Shortly after the video of the incident had gone viral, Mr Robinson claimed in two Facebook videos that Jamal was “not innocent and he violently attacks young English girls in his school”.
In the clips that were viewed by nearly one million people, the 38-year-old had also claimed Jamal “beat a girl black and blue” and “threatened to stab” another boy at his school, allegations that the teenager has denied.
At a four-day trial for the case back in April, Jamal’s lawyers said that Tommy Robinson’s comments had “a devastating effect” upon the young schoolboy, as well as on his family who had come to the UK as refugees from Homs, in Syria.
This comes after approximately a further 428,000 people had been contacted by NHS Test and Trace contact tracers in England after being pinged by the app and told to self-isolate in the week up to the 14th of July, with 259,265 people having tested positive.
Mr Robinson, who represented himself at the trial, argued that his comments in the Facebook videos were substantially true, claiming to have “uncovered dozens of accounts of aggressive, abusive and deceitful behaviour” by Jamal.
However, in a judgment that was delivered on Thursday, Mr Justice Nicklin ruled in Jamal’s favour, granting him £100,000 in damages.

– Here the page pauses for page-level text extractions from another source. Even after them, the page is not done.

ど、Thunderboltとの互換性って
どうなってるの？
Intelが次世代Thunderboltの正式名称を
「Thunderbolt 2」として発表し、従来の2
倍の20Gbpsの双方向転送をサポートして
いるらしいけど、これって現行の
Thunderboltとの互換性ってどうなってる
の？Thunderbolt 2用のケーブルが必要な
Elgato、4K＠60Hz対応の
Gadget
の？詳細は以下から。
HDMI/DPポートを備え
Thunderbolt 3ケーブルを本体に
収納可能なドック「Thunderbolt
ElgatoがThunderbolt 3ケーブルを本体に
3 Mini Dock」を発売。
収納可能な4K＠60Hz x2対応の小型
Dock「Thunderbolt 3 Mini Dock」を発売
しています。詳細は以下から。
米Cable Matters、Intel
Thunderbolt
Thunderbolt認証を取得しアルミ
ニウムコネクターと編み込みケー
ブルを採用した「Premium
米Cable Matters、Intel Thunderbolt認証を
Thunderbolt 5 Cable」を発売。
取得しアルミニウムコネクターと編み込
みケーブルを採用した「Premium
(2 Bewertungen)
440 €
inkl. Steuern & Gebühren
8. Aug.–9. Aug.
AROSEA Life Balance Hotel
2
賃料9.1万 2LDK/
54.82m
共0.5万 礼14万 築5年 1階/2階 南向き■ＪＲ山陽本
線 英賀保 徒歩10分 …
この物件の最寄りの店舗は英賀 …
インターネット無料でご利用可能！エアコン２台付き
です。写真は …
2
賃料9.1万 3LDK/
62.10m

Catrin Evans QC, the kegak representative for Jamal, previously said that the former EDL leadr’s comments led to the teenager “facing death threats and extremist agitation” and that he should instead receive damages of between the sums of £150,000 and £190,000.

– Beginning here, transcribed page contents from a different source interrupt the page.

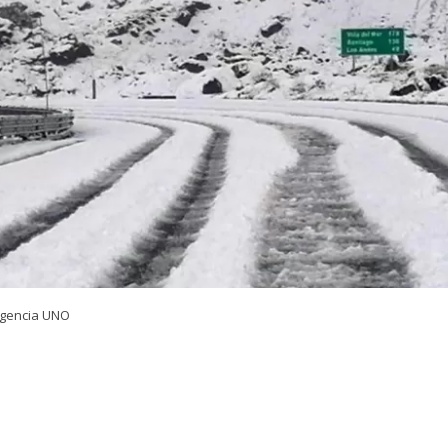
Agencia UNO
VER RESUMEN
el
despeje de nieve en el lado argentino
se encuentran 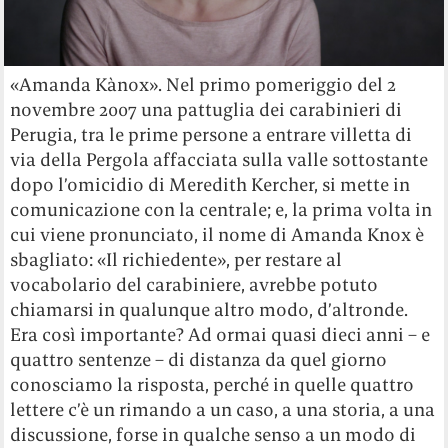
«Amanda Kànox». Nel primo pomeriggio del 2
novembre 2007 una pattuglia dei carabinieri di
Perugia, tra le prime persone a entrare villetta di
via della Pergola affacciata sulla valle sottostante
dopo l’omicidio di Meredith Kercher, si mette in
comunicazione con la centrale; e, la prima volta in
cui viene pronunciato, il nome di Amanda Knox è
sbagliato: «Il richiedente», per restare al
vocabolario del carabiniere, avrebbe potuto
chiamarsi in qualunque altro modo, d’altronde.
Era così importante? Ad ormai quasi dieci anni – e
quattro sentenze – di distanza da quel giorno
conosciamo la risposta, perché in quelle quattro
lettere c’è un rimando a un caso, a una storia, a una
discussione, forse in qualche senso a un modo di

During the trial, Ms Evans had described Mr Robinson as “a well-known extreme-right advocate” who has an “anti-Muslim agenda” and used social media platforms as a way to spread his views.
She added that Mr Robinson’s videos had “turned Jamal into the aggressor and the bully into a righteous white knight”.
However, Tommy Robinson maintained that he was an independent journalist during the trial, telling the court: “The media simply had zero interest in the other side of this story, the uncomfortable truth.”
A hearing will follow Thursday’s judgment to consider the consequences of the ruling.
Jamal Hijazi’s lawyers have welcomed Mr Justice Nicklin’s judgment in favour of the 18-year-old.
Francesca Flood, from Burlingtons Legal, said: “It took great courage for our client, Jamal Hijazi, to pursue his libel action against such a prominent far-right and anti-Islam activist as Stephen Yaxley-Lennon, better known as Tommy Robinson.
“We are delighted that Jamal has been entirely vindicated.
“Jamal and his family now wish to put this matter behind them in order that they can get on with their lives.
“They do however wish to extend their gratitude to the Great British public for their support and generosity, without which this legal action would not have been possible.”
This comes after billionaire Jeff Bezos has thanked his Amazon employees, as well as customers for paying for his leisure voyage to space, but his remarks have since prompted criticism from many, including politicians and celebrities.
In his judgment, Mr Justice Nicklin said Jamal Hijazi suffered “particularly severe” consequences due to Tommy Robinson’s videos.
He said: “The defendant’s allegations against the claimant were very serious and were published widely. The defendant has admitted that their publication has caused serious harm to the claimant’s reputation.”
Discussing the media attention that was on the original viral video, he added: “The defendant’s contribution to this media frenzy was a deliberate effort to portray the claimant as being, far from an innocent victim, but in fact a violent aggressor.
“Worse, the language used in the first and second videos was calculated to inflame the situation.
“As was entirely predictable, the claimant then became the target of abuse which ultimately led to him and his family having to leave their home, and the claimant to have to abandon his education.
“The defendant is responsible for this harm, some of the scars of which, particularly the impact on the claimant’s education, are likely last for many years, if not a lifetime.”
Mr Justice Nicklin continued: “The defendant took on the burden of proving his allegations to be true. He has failed.
“In reality, and for the reasons I have explained, his evidence fell woefully short.
“He has, however, persisted with the serious allegations he originally made, and has even added to them during the proceedings.
“The claimant has had to face them in the full glare and publicity of a High Court trial.
“It is my responsibility to make clear that the defendant has failed in his defence of truth, to vindicate the claimant and to award him a sum in damages that represents fair compensation. The sum I award is £100,000.”